Connecticut’s Appellate Court judges earn $152,637, while Supreme Court justices earn $162,520. Rankings adjusted for regional cost-of-living factors were not available for those higher-level courts.
Chief Justice Chase T. Rogers has proposed boosting all judges’ pay by 5.5 percent in each of the next three fiscal years.
The last pay increases for judges were approved in 2004. That measure ordered annual increases of 5.5 percent effective Jan. 1 of 2005, 2006 and 2007. Legislative pay last increased in 2001.
But Arnold and others who testified Tuesday before a state panel studying judges’ pay noted that salaries for managers and other executives, both in the Legislative and Executive Branches, rose steadily most years over the past decade.
Much of state government currently is in the second year of a two-year wage freeze. That was one component in a larger wage-and-benefit concession deal ratified by unionized state employees in August 2011. The legislature and Gov. Dannel P. Malloy extended the terms of that agreement to non-union workers as well.
But Arnold told the Commission on Judicial Compensation that judges also have been subjected to the health care and retirement benefit restrictions in the concession package.
“Judges receive no seat at the bargaining table,” he said, adding that “for judges, the negotiations we have not been a part of, only have a downside.”
Arnold, whose association represents 238 judges, also argued that the job — which already brings a lot of stress — has gotten more demanding over the past decade.
“They don’t tell you about the additional hours spent at home in the evenings and on weekends” writing decisions or jury instructions, he said. “… The media beats on us. The public beats on us.”

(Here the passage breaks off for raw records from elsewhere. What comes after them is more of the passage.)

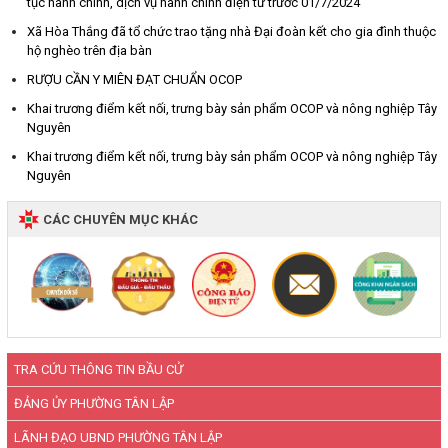
tục hành chính, dịch vụ hành chính điện tử trước 01/7/2024
Xã Hòa Thắng đã tổ chức trao tặng nhà Đại đoàn kết cho gia đình thuộc
hộ nghèo trên địa bàn
RƯỢU CẦN Y MIÊN ĐẠT CHUẨN OCOP
Khai trương điểm kết nối, trưng bày sản phẩm OCOP và nông nghiệp Tây
Nguyên
Khai trương điểm kết nối, trưng bày sản phẩm OCOP và nông nghiệp Tây
Nguyên
CÁC CHUYÊN MỤC KHÁC
TRA CỨU THÔNG TIN BẦU CỬ
ĐẢNG ỦY PHƯỜNG TÂN LẬP
LÃNH ĐẠO UBND PHƯỜNG TÂN LẬP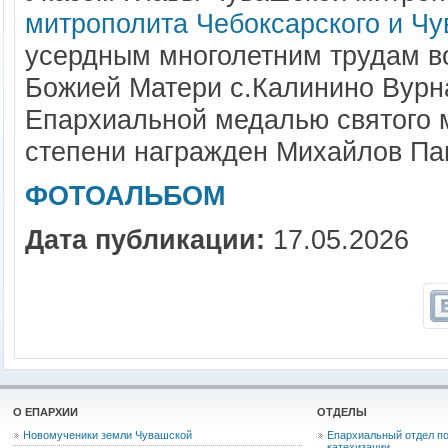
митрополита Чебоксарского и Чу
усердным многолетним трудам в
Божией Матери с.Калинино Вурна
Епархиальной медалью святого м
степени награжден Михайлов Пав
ФОТОАЛЬБОМ
Дата публикации:
17.05.2026
О ЕПАРХИИ
ОТДЕЛЫ
Новомученики земли Чувашской
Епархиальный отдел по
катехизации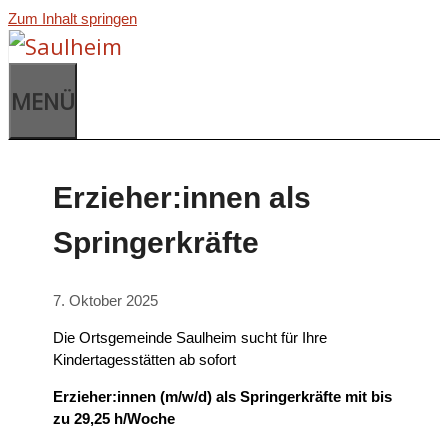
Zum Inhalt springen
MENÜ
Erzieher:innen als
Springerkräfte
7. Oktober 2025
Die Ortsgemeinde Saulheim sucht für Ihre
Kindertagesstätten ab sofort
Erzieher:innen (m/w/d) als Springerkräfte mit bis
zu 29,25 h/Woche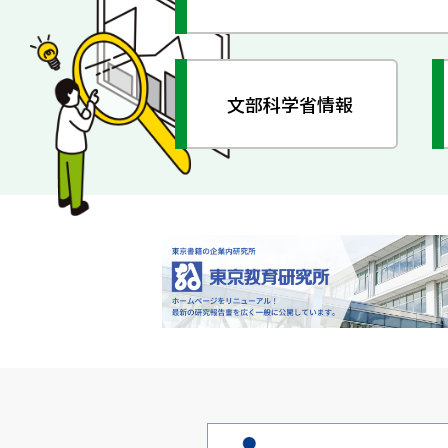
文部科学省情報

Judges face increased responsibilities for monitoring domestic violence and anger management counseling, substance-abuse treatment programs and other services as the state tries to rehabilitate more offenders in communities rather than in prisons.

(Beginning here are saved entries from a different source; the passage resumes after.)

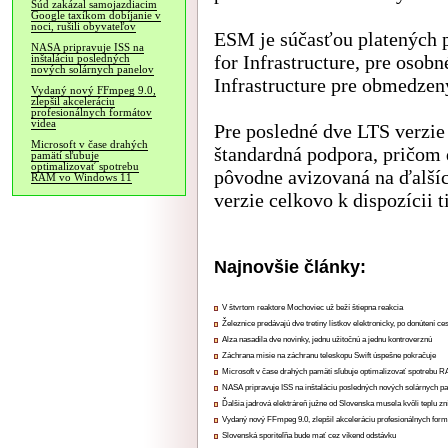
Súd zakázal samojazdiacim
Google taxíkom dobíjanie v
noci, rušili obyvateľov
ESM je súčasťou platených 
NASA pripravuje ISS na
for Infrastructure, pre osob
inštaláciu posledných
nových solárnych panelov
Infrastructure pre obmedzen
Vydaný nový FFmpeg 9.0,
zlepšil akceleráciu
profesionálnych formátov
videa
Pre posledné dve LTS verzie 
Microsoft v čase drahých
štandardná podpora, pričom 
pamätí sľubuje
optimalizovať spotrebu
pôvodne avizovaná na ďalších
RAM vo Windows 11
verzie celkovo k dispozícii t
Najnovšie články:
V štvrtom reaktore Mochoviec už beží štiepna reakcia
Železnice predávajú dve tretiny lístkov elektronicky, po donútení ce
Alza nasadila dve novinky, jednu užitočnú a jednu kontroverznú
Záchrana misie na záchranu teleskopu Swift úspešne pokračuje
Microsoft v čase drahých pamätí sľubuje optimalizovať spotrebu
NASA pripravuje ISS na inštaláciu posledných nových solárnych p
Ďalšia jadrová elektráreň južne od Slovenska musela kvôli teplu zn
Vydaný nový FFmpeg 9.0, zlepšil akceleráciu profesionálnych form
Slovenská sporiteľňa bude mať cez víkend odstávku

“You have to be part psychologist, part social worker, part psychiatrist and part spiritual counselor,” Arnold said.
State finances are projected to be running $365 million in deficit in the current fiscal year — a shortfall of about 2 percent of the general fund operating budget.
But the gap grows to 6 percent, falling between $1.1 billion and $1.2 billion, for the next budget, which starts July 1, 2013.

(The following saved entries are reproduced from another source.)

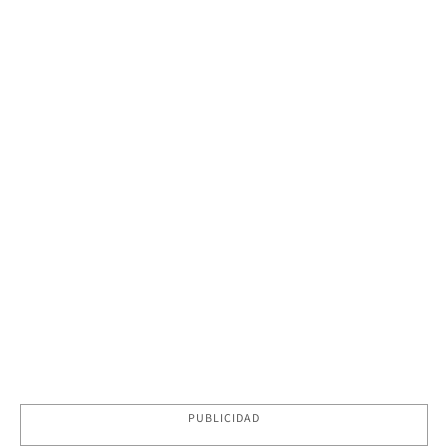
PUBLICIDAD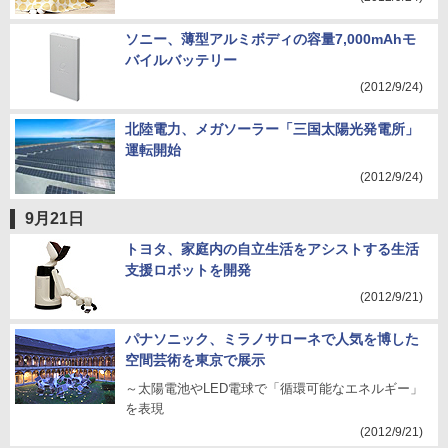
ソニー、薄型アルミボディの容量7,000mAhモ
バイルバッテリー
(2012/9/24)
北陸電力、メガソーラー「三国太陽光発電所」
運転開始
(2012/9/24)
9月21日
トヨタ、家庭内の自立生活をアシストする生活
支援ロボットを開発
(2012/9/21)
パナソニック、ミラノサローネで人気を博した
空間芸術を東京で展示
～太陽電池やLED電球で「循環可能なエネルギー」
を表現
(2012/9/21)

Still, compensation commission members observed that the deficit forecast for the coming fiscal year assumes a more than 4 percent increase in compensation for state workers.
Most unions which approved the compensation package are slated to receive a 3 percent across-the-board salary increase next year. Some employees also may be in line for additional funds as they are promoted or receive added responsibilities.
“We do think it is critically important that we do have a judiciary that is seen as necessary, that is seen as strong and well-functioning,” said John Rathgeber, president of the Connecticut Business and Industry Association, who questioned whether the current pay is suffcient to attract a pool of qualified judges.
Mario Borelli, former president of the Connecticut Hispanic Bar Association, read a statement endorsed by his group as well as by associations representing African-American and Asian-American lawyers.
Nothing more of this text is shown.